What's most effective, so far, are botox and collagen injections. Botox, as everyone knows by now, is a purified form of the toxin that's produced by the bacteria Clostridium botulinum. The bacteria thrives often inside canned goods that have gone past their expiration dates. Also, rusted and crumpled cans become contaminated by the bacteria, which produces the neurotoxin.
To reduce the appearance of wrinkles on your face and neck, the dermatologist introduces tiny amounts of the toxin into the facial muscles where deep lines of skin have formed. These muscle areas now look relaxed because they've been "frozen" and prevented from contracting and forming facial lines.

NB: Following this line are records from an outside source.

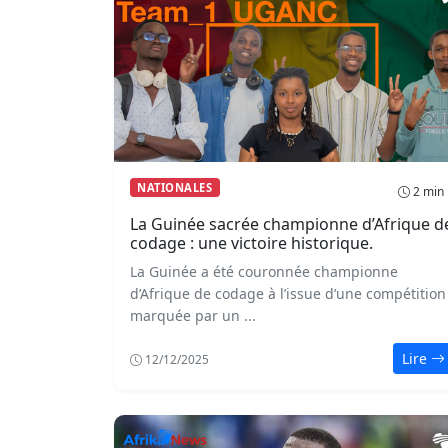
NATIONALES
2 min
La Guinée sacrée championne d’Afrique d
codage : une victoire historique.
La Guinée a été couronnée championne
d’Afrique de codage à l’issue d’une compétition
marquée par un ...
Lire
12/12/2025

Collagen Injections and Laser Treatment
How do wrinkles form? Frequent muscular contractions when smiling, squinting, frowning, and laughing form deep lines on the skin's surface. Because mature skin now also has reduced collagen, which maintains its elasticity, the skin's ability to return to its original suppleness is prevented . Unlike botox, collagen isn't a toxin and it doesn't attacks our muscles. Our bodies naturally produce collagen when young and gradually decreases in production as we age and our skin matures.
To encourage aging skin to produce collagen again, skin specialists applies a non-ablative laser treatment, which leaves the surface skin tissue intact while creating micro-tears deep into the tissue layers where collagen is needed for emergency repairs. Unlike with synthetic collagen injections, the use of laser produces natural collagen in the body and won't cause allergic reactions. This non-invasive laser procedure is also used to treat age spots, skin bumps, uneven skin tone, and scars.
Other Injectable Fillers
Aside from synthetic collagen and stored fat, skin care clinics also use other types of injectable fillers to plump up sagging skin caused by loss of collagen and fat in mature skin. A popular skin rejuvenation treatment injects hyaluronic acid (HA) fillers into soft tissue. This is also used to treat osteoarthritis of the knee and to help surgeons perform cataract operations.
Although non-ablative, the skin laser treatment for producing collagen naturally in the body isn't the ideal choice of derm clinic patients. The use of HA-based injectables lead to fewer side effects, like skin allergy, because hyaluronic acid is more compatible with our skin tissue than collagen. Major brands of skin care products used for this procedure include Juvederm or Juvederm Ultra Plus, which contains hyaluronic acid. Collagen-based products include Cymetra (collagen derived from human skin), which is rarely used these days.
Other types of fillers include polylactic acid that's marketed as Sculptra, which is more of a body sculpting agent than a dermal filler, and the key ingredient of Radiesse called calcium hydroxylapatite (CaHA). Radiesse is made up of synthetic CaHA microspheres suspended in aqueous gel composed of sodiumcarboxymethylcellulose, glycerin, and high purity water. Doctors use it as dermal filler to rid of deep wrinkles around the eyes and mouth and between the eyebrows on the forehead. Radiesse is also used for facial contouring over the nose, lips, chin, and jaw areas.